_Given data_

================

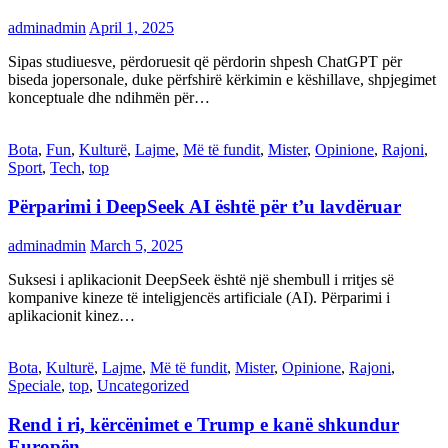
adminadmin
April 1, 2025
Sipas studiuesve, përdoruesit që përdorin shpesh ChatGPT për
biseda jopersonale, duke përfshirë kërkimin e këshillave, shpjegimet
konceptuale dhe ndihmën për…
Bota
,
Fun
,
Kulturë
,
Lajme
,
Më të fundit
,
Mister
,
Opinione
,
Rajoni
,
Sport
,
Tech
,
top
Përparimi i DeepSeek AI është për t’u lavdëruar
adminadmin
March 5, 2025
Suksesi i aplikacionit DeepSeek është një shembull i rritjes së
kompanive kineze të inteligjencës artificiale (AI). Përparimi i
aplikacionit kinez…
Bota
,
Kulturë
,
Lajme
,
Më të fundit
,
Mister
,
Opinione
,
Rajoni
,
Speciale
,
top
,
Uncategorized
Rend i ri, kërcënimet e Trump e kanë shkundur
Europën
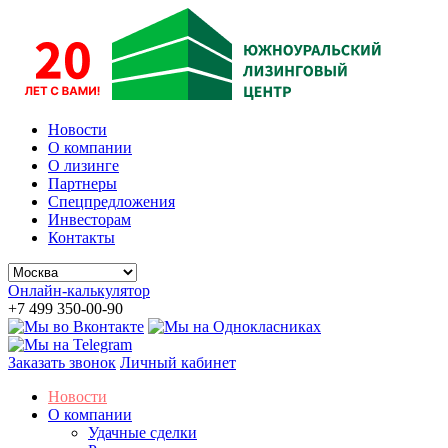
Новости
О компании
О лизинге
Партнеры
Спецпредложения
Инвесторам
Контакты
Онлайн-калькулятор
+7 499 350-00-90
Заказать звонок
Личный кабинет
Новости
О компании
Удачные сделки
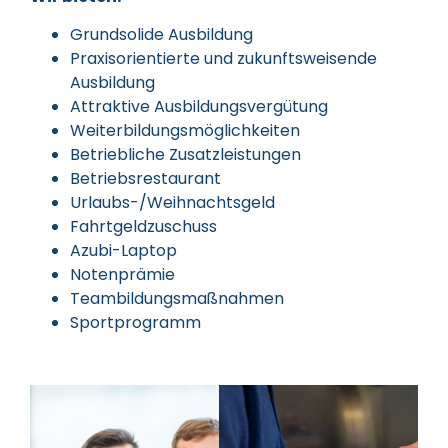
Grundsolide Ausbildung
Praxisorientierte und zukunftsweisende
Ausbildung
Attraktive Ausbildungsvergütung
Weiterbildungsmöglichkeiten
Betriebliche Zusatzleistungen
Betriebsrestaurant
Urlaubs-/Weihnachtsgeld
Fahrtgeldzuschuss
Azubi-Laptop
Notenprämie
Teambildungsmaßnahmen
Sportprogramm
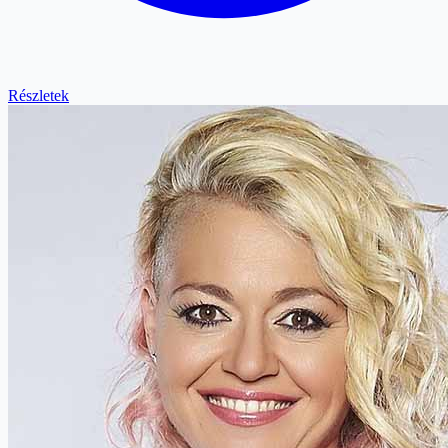
Részletek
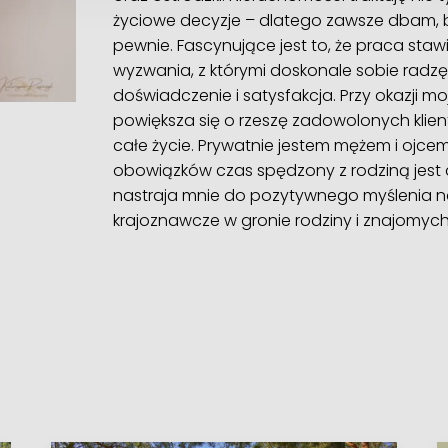
życiowe decyzje – dlatego zawsze dbam, by 
pewnie. Fascynujące jest to, że praca st
wyzwania, z którymi doskonale sobie radzę
doświadczenie i satysfakcja. Przy okazji 
powiększa się o rzeszę zadowolonych klie
całe życie. Prywatnie jestem mężem i ojcem
obowiązków czas spędzony z rodziną jest dl
nastraja mnie do pozytywnego myślenia na 
krajoznawcze w gronie rodziny i znajomych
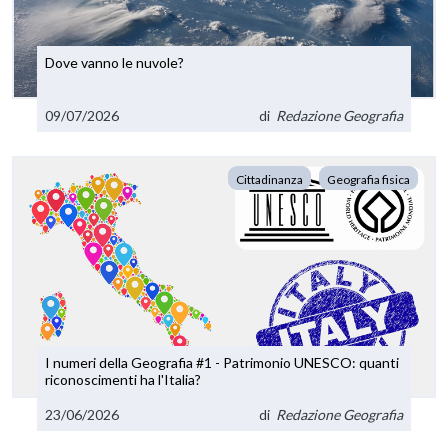
Dove vanno le nuvole?
09/07/2026
di
Redazione Geografia
Cittadinanza
Geografia fisica
I numeri della Geografia #1 - Patrimonio UNESCO: quanti
riconoscimenti ha l'Italia?
23/06/2026
di
Redazione Geografia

================

_What to work on_
Lines in the listing above that hold the string "aplikacionit" need counting. Please reply with the total only.

_Response_
2